Still down with migraine, still spending a lot of time in the dark. Today I spent an awful lot of time thinking about time. Time has become a major character in my novel, and the nature it displays is sometimes confusing to me. I've been sorting out why it is behaving as it does within my pages, what it means, how it affects my tale.
It is perhaps not a coincidence that time is behaving strangely in my own life. I have nothing to add to that sentence.
Below is another chunk of first-draft fun from my novel, which touches on some of the time issues I've been thinking and thinking about.
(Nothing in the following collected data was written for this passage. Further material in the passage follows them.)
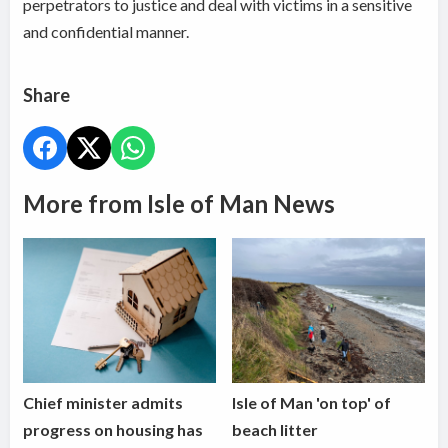
perpetrators to justice and deal with victims in a sensitive
and confidential manner.
Share
More from Isle of Man News
Chief minister admits
Isle of Man 'on top' of
progress on housing has
beach litter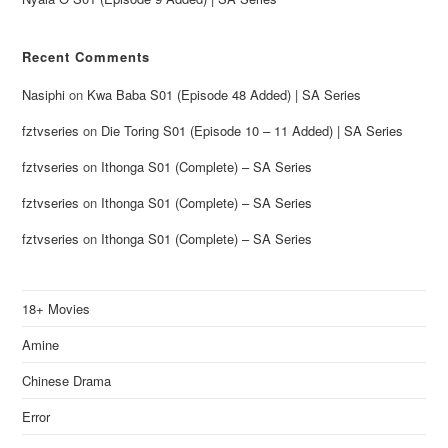
Recent Comments
Nasiphi
on
Kwa Baba S01 (Episode 48 Added) | SA Series
fztvseries
on
Die Toring S01 (Episode 10 – 11 Added) | SA Series
fztvseries
on
Ithonga S01 (Complete) – SA Series
fztvseries
on
Ithonga S01 (Complete) – SA Series
fztvseries
on
Ithonga S01 (Complete) – SA Series
18+ Movies
Amine
Chinese Drama
Error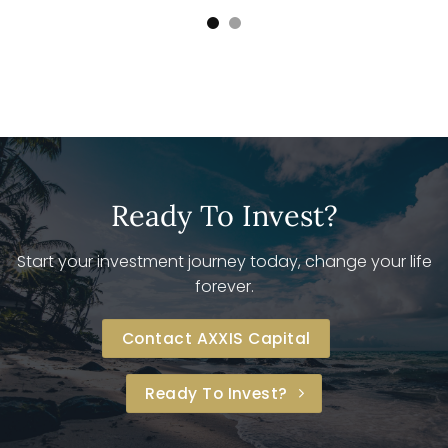
Ready To Invest?
Start your investment journey today, change your life
forever.
Contact AXXIS Capital
Ready To Invest?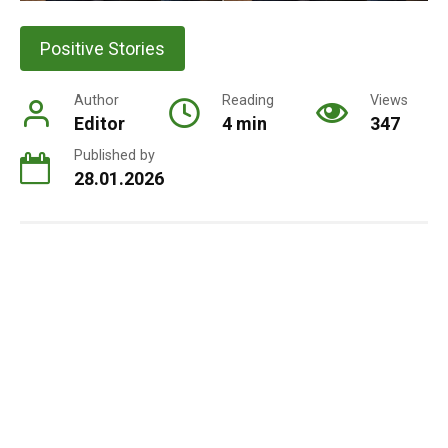
Positive Stories
Author
Reading
Views
Editor
4 min
347
Published by
28.01.2026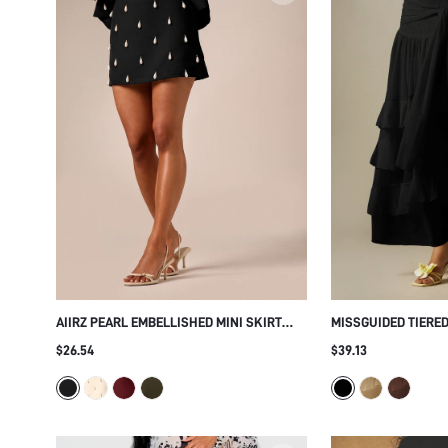
AIIRZ PEARL EMBELLISHED MINI SKIRT
MISSGUIDED TIERED
WITH TEARDROP CHARM DETAILS LOW
WITH WRAP WAIST 
$26.54
$39.13
RISE FITTED SILHOUETTE PARTY NIGHT
LAYERED HEM SUMM
OUT HOLIDAY SEASON
LONG SKIRT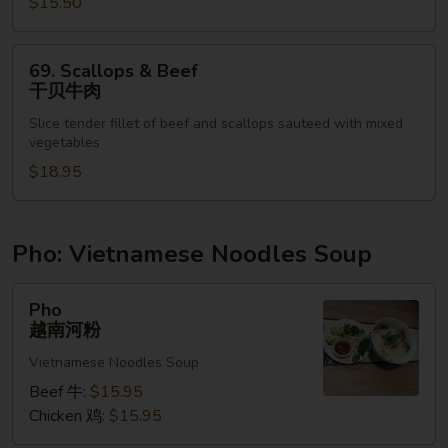
湖
$15.50
南
鸡
69.
69. Scallops & Beef
虾
Scallops
干贝牛肉
&
Slice tender fillet of beef and scallops sauteed with mixed
Beef
vegetables
干
$18.95
贝
牛
肉
Pho: Vietnamese Noodles Soup
Pho
Pho
越
越南河粉
南
Vietnamese Noodles Soup
河
粉
Beef 牛:
$15.95
Chicken 鸡:
$15.95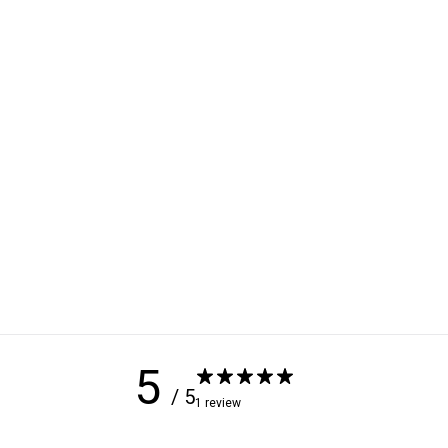
5
/ 5
1 review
I'll still be thinking about this tomorrow.
There is a woman on the train listening to music through a device she has attached by thin wires directly to her ears so as to keep the sounds it produces private and neither annoy nor entertain the other passengers. Baranatalo does not see her.
The musical device is not a common sight on the train in 1986, as it is not a portable device for playing cassette tapes or tuning in radio waves from nearby broadcasters. It is not even designed for the playback of the relatively new compact disc, which stores music digitally, as a series of ones and zeros which through some alchemy are far more accurate at reproducing sounds than the magnetic blips of a cassette tape. Her device is small and sleek and can hold more information than all the computers in Baranatalo’s workplace put together, and yet its sole purpose is the playback of music. It has no other real function. The woman Baranatalo does not see is separated from him by an approximate distance of thirteen feet and twenty years.
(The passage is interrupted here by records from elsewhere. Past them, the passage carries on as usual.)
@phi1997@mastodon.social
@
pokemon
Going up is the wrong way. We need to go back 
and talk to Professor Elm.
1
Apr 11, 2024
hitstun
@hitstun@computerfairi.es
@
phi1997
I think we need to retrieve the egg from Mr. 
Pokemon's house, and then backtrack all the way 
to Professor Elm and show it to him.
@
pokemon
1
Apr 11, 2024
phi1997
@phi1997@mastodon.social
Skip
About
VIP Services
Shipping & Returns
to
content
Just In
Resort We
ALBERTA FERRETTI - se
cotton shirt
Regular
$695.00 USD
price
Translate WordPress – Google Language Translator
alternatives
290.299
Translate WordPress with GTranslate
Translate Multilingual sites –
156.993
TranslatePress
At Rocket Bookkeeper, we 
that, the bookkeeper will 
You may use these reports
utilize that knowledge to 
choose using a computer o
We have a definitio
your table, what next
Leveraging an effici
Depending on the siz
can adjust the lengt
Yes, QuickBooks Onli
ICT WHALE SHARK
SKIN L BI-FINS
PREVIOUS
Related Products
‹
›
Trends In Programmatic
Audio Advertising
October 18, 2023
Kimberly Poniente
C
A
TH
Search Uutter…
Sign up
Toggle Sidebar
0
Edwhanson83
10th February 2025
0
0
There are, of course, millions and millions of people on the train whom Baranatalo cannot see. At every stop, getting on, getting off. They sit over and over again in the same seats, crowd for positioning at the poles which provide leverage and balance for standing passengers. Their hands overlap and pass through one another. There are too many to ever count, and they blur and swim in our vision. Likewise the train itself passes through from time to time, to those who can see these things.
Three young men in crew cuts and horn-rimmed glasses discuss their standing in the involuntary military draft at the back of the car. One expresses a concern that he will not fare well in the government lottery, as his assigned number is considered precariously low. There is a war going on somewhere that he would like to avoid, and he speculates aloud that by becoming a cleric or attending classes at a University, he might avoid the drafting process altogether.
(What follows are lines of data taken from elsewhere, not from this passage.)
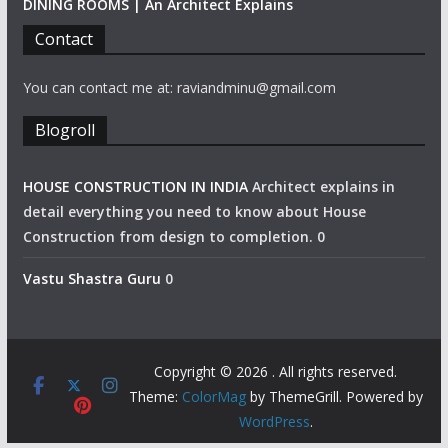
DINING ROOMS | An Architect Explains
Contact
You can contact me at: raviandminu@gmail.com
Blogroll
HOUSE CONSTRUCTION IN INDIA
Architect explains in
detail everything you need to know about House
Construction from design to completion. 0
Vastu Shastra Guru
0
Copyright © 2026
. All rights reserved.
Theme:
ColorMag
by ThemeGrill. Powered by
WordPress
.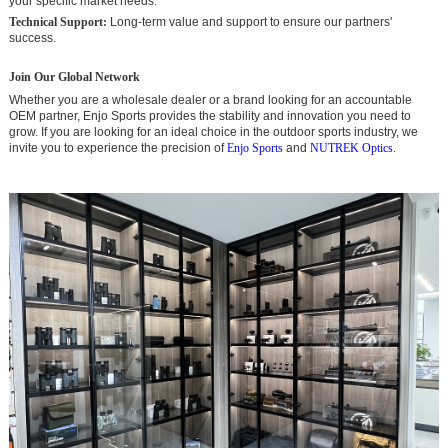
your specific market needs.
Technical Support:
Long-term value and support to ensure our partners'
success.
Join Our Global Network
Whether you are a wholesale dealer or a brand looking for an accountable
OEM partner, Enjo Sports provides the stability and innovation you need to
grow. If you are looking for an ideal choice in the outdoor sports industry, we
invite you to experience the precision of
Enjo Sports
and
NUTREK Optics.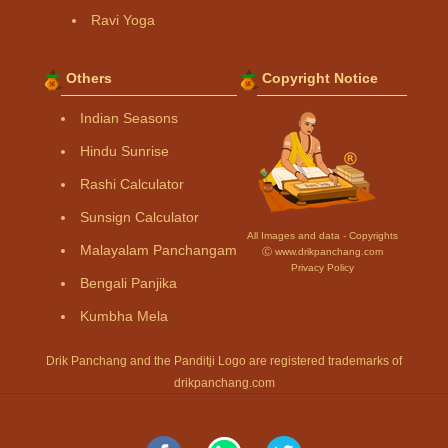
Ravi Yoga
Others
Copyright Notice
Indian Seasons
Hindu Sunrise
Rashi Calculator
Sunsign Calculator
All Images and data - Copyrights
Malayalam Panchangam
Ⓒ www.drikpanchang.com
Privacy Policy
Bengali Panjika
Kumbha Mela
Drik Panchang and the Panditji Logo are registered trademarks of
drikpanchang.com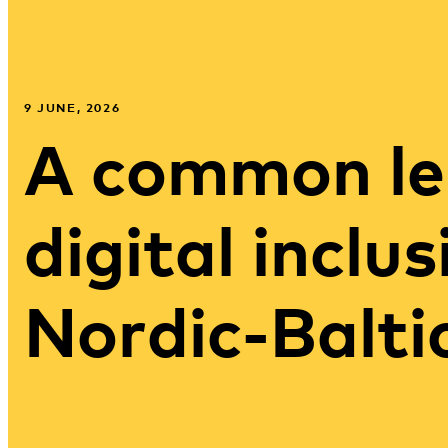
9 JUNE, 2026
A common le
digital inclus
Nordic-Balti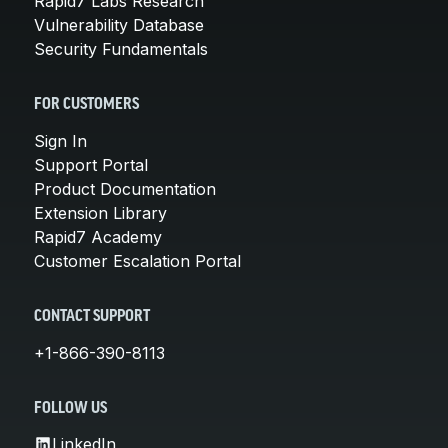
Rapid7 Labs Research
Vulnerability Database
Security Fundamentals
FOR CUSTOMERS
Sign In
Support Portal
Product Documentation
Extension Library
Rapid7 Academy
Customer Escalation Portal
CONTACT SUPPORT
+1-866-390-8113
FOLLOW US
LinkedIn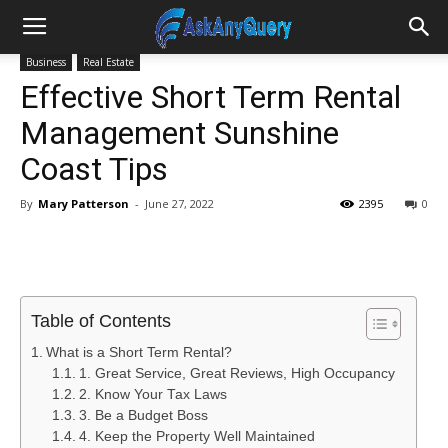
Business
Real Estate
Effective Short Term Rental
Management Sunshine
Coast Tips
By
Mary Patterson
-
June 27, 2022
2395
0
Table of Contents
What is a Short Term Rental?
1. Great Service, Great Reviews, High Occupancy
2. Know Your Tax Laws
3. Be a Budget Boss
4. Keep the Property Well Maintained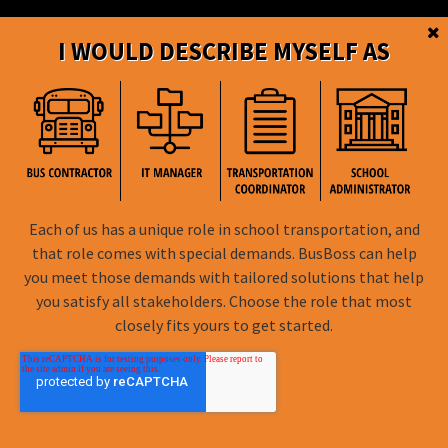
eSchoolData for BusBoss
I WOULD DESCRIBE MYSELF AS
PowerSchool for BusBoss
eSchoolPLUS for BusBoss
How Can BusBoss Help You
SmartRoute Dashboard
Each of us has a unique role in school transportation, and
that role comes with special demands. BusBoss can help
Reports
you meet those demands with tailored solutions that help
you satisfy all stakeholders. Choose the role that most
Live Chat
closely fits yours to get started.
Online Training
SuccessRoute Training
Peer-to-Peer Support Forum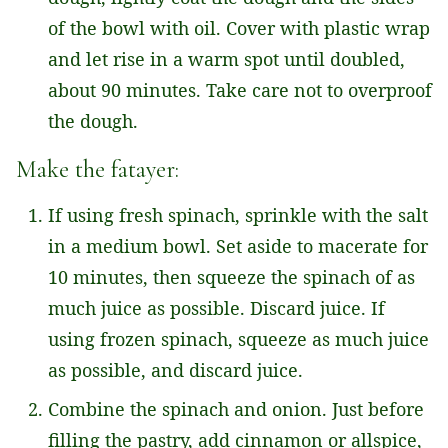
of the bowl with oil. Cover with plastic wrap
and let rise in a warm spot until doubled,
about 90 minutes. Take care not to overproof
the dough.
Make the fatayer:
If using fresh spinach, sprinkle with the salt
in a medium bowl. Set aside to macerate for
10 minutes, then squeeze the spinach of as
much juice as possible. Discard juice. If
using frozen spinach, squeeze as much juice
as possible, and discard juice.
Combine the spinach and onion. Just before
filling the pastry, add cinnamon or allspice,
If we focus hard on these men, the woman with the music device vanishes. Harder still, taking in the type on the newspapers in their hands and the styles of their clothing and Baranatalo vanishes, too. We are left with only the thousands of people with similar garb and manner who also blur into one another and through one another on their way to the places of their lives.
Click on over and check out the entries. Some of my Blogfriends are over there, in addition to my own entry. I'm not expecting to win anything, but am happy that I entered, and delighted at the positive feedback I've received from the readers over there. My story had generated 18 comments, last time I checked, which is a lot more than the things I write here seem to draw, so it's nice to feel like I'm being read outside of my normal group of Blogreaders.
It's all very encouraging. It makes me want to start getting stories out in the mail and into the hands of editors, the sooner to feel the flip-side and start gathering up my rejection slips. Apparently, three rejection slips is the number the government requires to officially call yourself a writer.